Return a copy of every line in the data below that contains "clients".

Stored data entries:
........
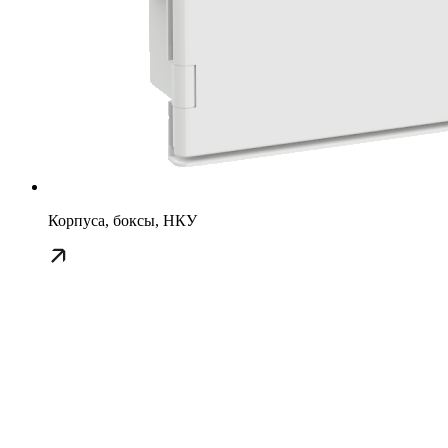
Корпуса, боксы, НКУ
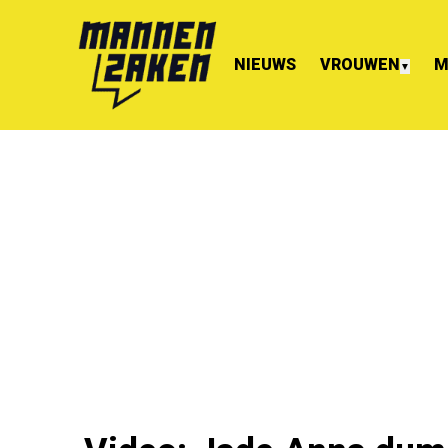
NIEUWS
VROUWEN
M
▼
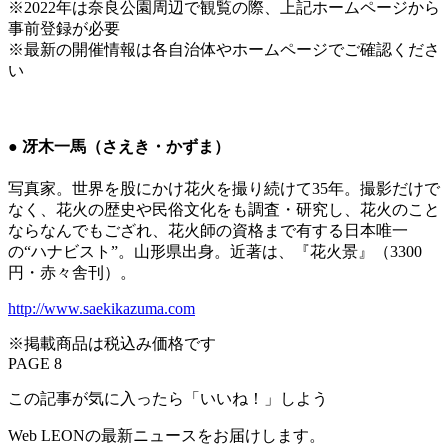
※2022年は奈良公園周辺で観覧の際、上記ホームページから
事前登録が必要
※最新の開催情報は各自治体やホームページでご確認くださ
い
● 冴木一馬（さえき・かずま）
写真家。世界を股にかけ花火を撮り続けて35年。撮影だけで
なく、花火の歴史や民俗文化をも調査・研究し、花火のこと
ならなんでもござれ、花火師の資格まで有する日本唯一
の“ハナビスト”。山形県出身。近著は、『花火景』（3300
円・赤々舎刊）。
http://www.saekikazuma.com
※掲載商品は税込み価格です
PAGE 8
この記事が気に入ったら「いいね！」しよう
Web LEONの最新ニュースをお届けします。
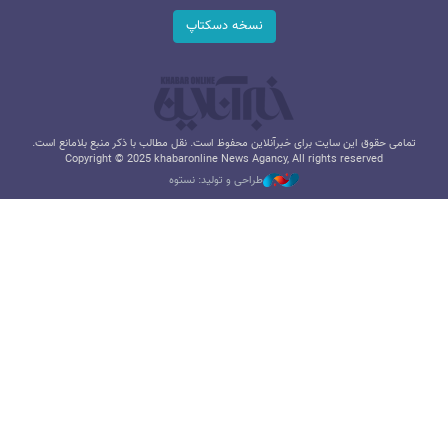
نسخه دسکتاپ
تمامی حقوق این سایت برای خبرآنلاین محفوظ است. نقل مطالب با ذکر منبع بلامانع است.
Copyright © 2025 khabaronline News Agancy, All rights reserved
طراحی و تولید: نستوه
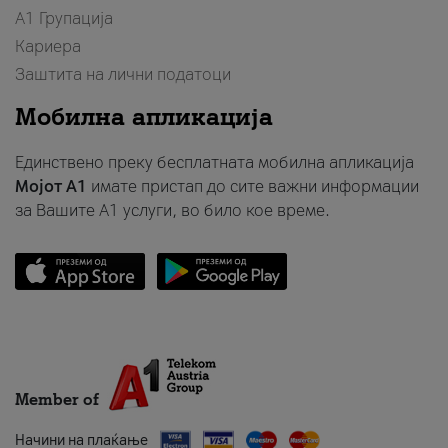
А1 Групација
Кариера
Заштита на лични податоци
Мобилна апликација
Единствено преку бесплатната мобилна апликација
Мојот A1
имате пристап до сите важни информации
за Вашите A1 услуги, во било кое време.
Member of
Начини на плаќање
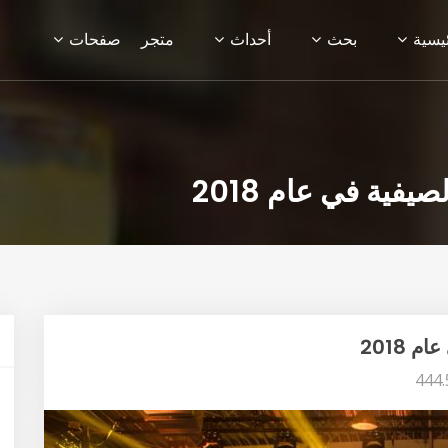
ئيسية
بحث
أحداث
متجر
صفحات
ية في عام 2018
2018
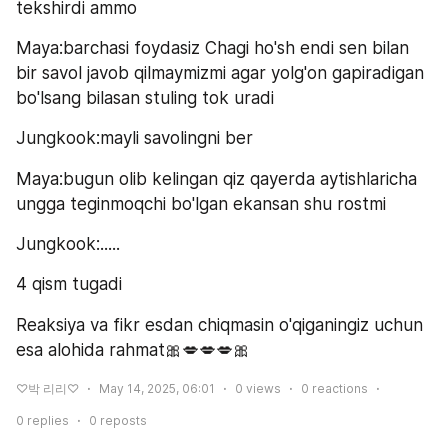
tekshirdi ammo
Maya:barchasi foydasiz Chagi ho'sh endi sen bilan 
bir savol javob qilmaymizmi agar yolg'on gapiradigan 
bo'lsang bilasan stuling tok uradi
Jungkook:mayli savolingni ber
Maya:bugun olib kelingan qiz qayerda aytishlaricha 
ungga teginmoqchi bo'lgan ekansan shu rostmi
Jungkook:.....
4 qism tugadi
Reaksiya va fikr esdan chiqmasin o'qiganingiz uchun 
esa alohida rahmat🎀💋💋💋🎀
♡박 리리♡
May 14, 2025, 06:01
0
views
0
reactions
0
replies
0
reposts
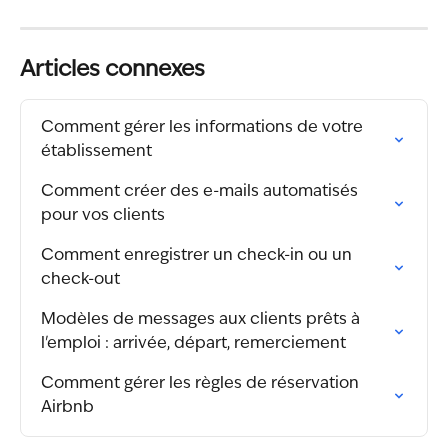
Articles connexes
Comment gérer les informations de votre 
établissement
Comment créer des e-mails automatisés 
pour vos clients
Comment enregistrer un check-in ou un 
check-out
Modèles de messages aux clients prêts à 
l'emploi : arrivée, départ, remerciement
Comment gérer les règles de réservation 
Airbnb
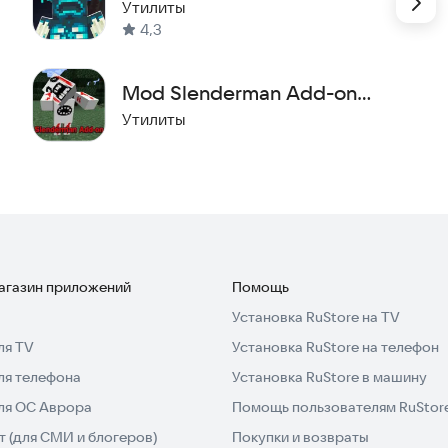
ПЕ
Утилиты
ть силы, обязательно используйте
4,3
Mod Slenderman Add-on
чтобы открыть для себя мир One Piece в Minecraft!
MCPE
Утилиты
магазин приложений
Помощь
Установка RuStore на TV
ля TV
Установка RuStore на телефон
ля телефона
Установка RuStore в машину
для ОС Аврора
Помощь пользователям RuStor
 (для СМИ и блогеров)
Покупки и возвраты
........
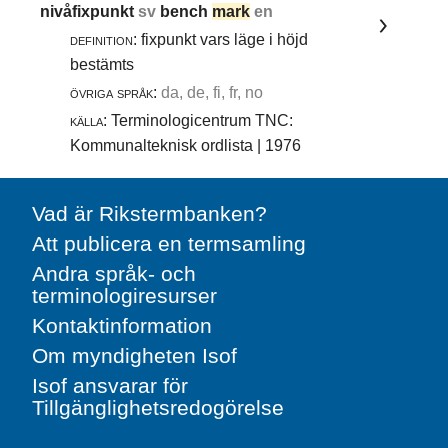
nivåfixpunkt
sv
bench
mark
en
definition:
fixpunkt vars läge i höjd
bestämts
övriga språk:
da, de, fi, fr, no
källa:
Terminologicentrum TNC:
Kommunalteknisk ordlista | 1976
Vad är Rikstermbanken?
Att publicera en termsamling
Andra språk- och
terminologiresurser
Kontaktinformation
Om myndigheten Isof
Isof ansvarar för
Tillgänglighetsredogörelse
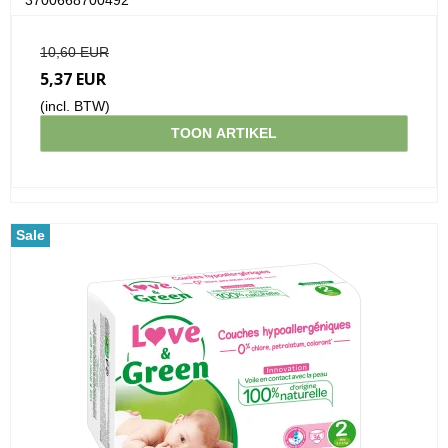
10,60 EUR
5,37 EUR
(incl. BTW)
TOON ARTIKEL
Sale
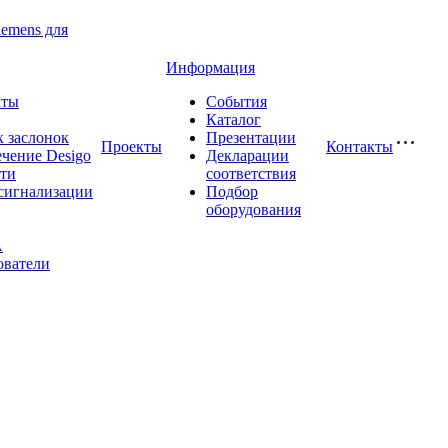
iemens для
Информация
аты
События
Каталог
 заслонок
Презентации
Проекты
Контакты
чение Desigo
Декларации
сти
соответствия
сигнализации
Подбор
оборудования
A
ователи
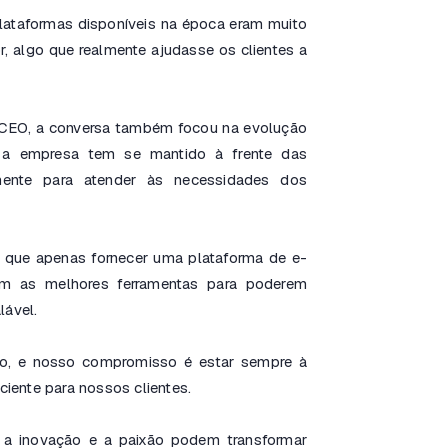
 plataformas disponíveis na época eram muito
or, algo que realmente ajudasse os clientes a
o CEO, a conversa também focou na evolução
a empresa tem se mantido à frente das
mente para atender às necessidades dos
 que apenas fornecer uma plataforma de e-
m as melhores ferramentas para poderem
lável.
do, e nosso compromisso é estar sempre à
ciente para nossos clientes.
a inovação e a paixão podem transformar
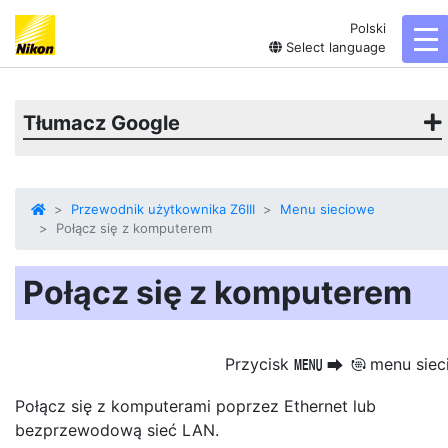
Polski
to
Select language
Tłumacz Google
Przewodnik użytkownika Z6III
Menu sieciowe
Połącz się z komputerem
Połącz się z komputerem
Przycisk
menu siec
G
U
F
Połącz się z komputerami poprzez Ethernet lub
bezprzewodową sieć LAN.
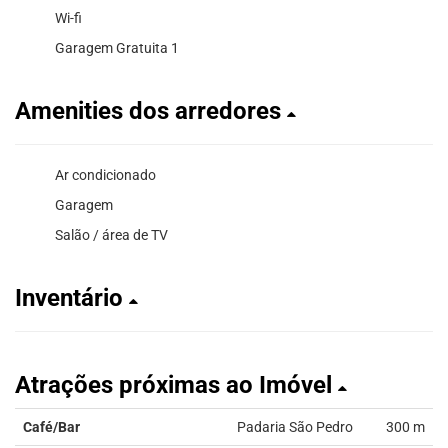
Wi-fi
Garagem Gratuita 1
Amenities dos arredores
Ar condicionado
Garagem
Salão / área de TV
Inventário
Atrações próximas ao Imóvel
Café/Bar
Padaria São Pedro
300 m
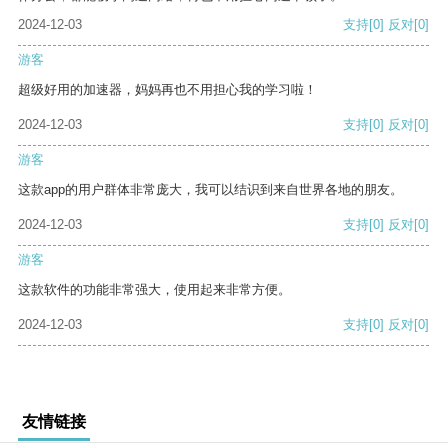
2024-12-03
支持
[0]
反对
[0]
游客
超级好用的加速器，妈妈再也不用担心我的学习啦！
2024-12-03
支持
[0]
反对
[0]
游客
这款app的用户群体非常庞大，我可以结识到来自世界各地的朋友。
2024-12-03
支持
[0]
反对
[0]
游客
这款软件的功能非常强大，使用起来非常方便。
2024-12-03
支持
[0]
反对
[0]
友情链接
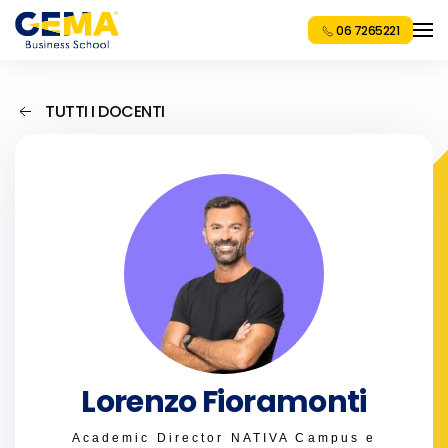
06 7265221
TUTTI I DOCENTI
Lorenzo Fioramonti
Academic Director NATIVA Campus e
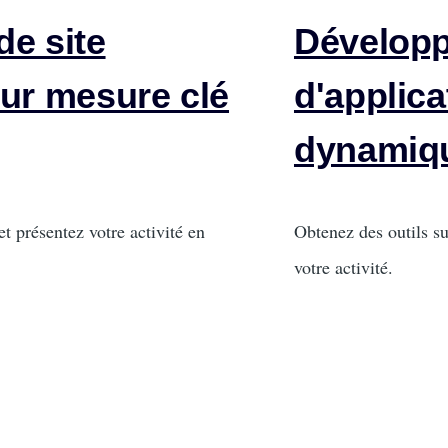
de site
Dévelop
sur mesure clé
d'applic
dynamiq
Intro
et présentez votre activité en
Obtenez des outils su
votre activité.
........
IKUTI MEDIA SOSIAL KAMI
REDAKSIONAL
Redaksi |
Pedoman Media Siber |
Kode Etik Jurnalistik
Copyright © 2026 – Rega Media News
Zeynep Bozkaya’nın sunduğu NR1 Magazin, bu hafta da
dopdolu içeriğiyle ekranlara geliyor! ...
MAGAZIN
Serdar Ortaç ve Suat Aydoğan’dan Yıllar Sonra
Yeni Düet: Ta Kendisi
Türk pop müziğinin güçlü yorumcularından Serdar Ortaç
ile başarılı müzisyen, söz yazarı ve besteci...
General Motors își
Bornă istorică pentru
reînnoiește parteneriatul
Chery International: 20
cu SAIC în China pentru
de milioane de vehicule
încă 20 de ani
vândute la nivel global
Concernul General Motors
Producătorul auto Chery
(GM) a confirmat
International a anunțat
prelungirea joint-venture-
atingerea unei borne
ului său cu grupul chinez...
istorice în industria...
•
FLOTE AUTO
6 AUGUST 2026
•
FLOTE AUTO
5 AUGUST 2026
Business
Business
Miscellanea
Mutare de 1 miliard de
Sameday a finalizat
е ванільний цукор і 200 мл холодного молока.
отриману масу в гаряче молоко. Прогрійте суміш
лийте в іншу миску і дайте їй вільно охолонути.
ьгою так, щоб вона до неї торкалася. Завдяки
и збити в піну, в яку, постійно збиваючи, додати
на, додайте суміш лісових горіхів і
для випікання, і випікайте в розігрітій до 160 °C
........
## TASK RESULT
pour vos clients
Modèles de messages aux clients prêts à 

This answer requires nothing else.